The Holy Martyr Victor of Milan, also Victor the Moor and Victor Maurus, was a Christian soldier in the Roman army who was tortured and beheaded in the early fourth century after his destruction of altars to Roman pagan gods revealed his Christian faith. He is remembered on May 8.


Victor was born in ancient Mauretania, a Roman province on the Mediterranean coast of north Africa. He was a Berber of the Mauri tribe, after which the Moors were named. Born into a Christian family during the latter part of the third century, he nevertheless became a soldier in the Roman army and advanced through the ranks to become a member of the Praetorian Guard that served the Roman emperor Maximian who was the emperor for the Western Roman Empire from 286 to 305.

His zeal for Christ became known to Maximian after Victor had destroyed a pagan altar to a Roman god. Brought before the angry emperor, Victor confessed his life long love of Jesus Christ that he would not deny. Maximian then ordered Victor's imprisonment. Finding that Victor would not deny Christ, the emperor then ordered his further subjection to imprisonment and various tortures. Still rejecting the emperor's calls to sacrifice to the pagan gods, Maximian finally, in 303, directed the beheading of Victor in the emperor's garden in a small wood called The Elms in Milan.

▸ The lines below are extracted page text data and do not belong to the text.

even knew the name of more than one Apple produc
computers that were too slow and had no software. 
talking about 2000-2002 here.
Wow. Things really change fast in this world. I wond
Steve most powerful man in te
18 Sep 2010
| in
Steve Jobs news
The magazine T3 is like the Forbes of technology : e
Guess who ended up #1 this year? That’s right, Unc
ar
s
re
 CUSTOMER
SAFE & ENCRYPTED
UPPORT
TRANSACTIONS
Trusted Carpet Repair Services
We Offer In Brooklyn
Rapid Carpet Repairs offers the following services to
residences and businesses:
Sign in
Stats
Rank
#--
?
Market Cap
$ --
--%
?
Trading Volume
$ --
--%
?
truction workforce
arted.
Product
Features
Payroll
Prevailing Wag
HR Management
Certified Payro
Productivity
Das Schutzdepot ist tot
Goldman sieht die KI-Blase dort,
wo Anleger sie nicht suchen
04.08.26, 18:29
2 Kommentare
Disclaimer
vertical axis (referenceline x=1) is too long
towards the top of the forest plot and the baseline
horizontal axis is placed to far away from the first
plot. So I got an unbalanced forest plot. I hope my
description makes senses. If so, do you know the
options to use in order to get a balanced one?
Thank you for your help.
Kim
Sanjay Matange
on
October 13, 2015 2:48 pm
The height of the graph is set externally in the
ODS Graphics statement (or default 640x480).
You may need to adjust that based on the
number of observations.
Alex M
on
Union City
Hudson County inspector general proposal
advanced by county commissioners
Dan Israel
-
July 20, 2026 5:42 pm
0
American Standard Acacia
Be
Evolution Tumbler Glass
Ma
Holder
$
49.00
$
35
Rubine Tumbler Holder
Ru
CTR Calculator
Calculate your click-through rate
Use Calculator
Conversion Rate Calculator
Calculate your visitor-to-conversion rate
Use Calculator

Before his martyrdom, Victor foretold that the emperor would soon die. After his beheading on May 8, Maximian ordered that no one was to bury his body so that it would be eaten by the wild animals. When six days later the emperor sent his soldiers to check the condition of Victor's body, they found it untouched by the animals. The emperor then ordered his body buried. After having received permission to bury the martyred Victor's body, Bishop Maternus of Milan found it was guarded by two beasts, one each at his head and his feet. As the saintly Maternus approached, the beasts withdrew and Bp. Maternus wrapped the corpse in linen and buried it, in peace, not far from the small wood on May 14.

Veneration of the martyr Victor began soon after his death. St. Gregory of Tours recorded that miracles occurred above his grave over which a church was built. St. Ambrose of Milan encouraged devotion to the martyr Victor.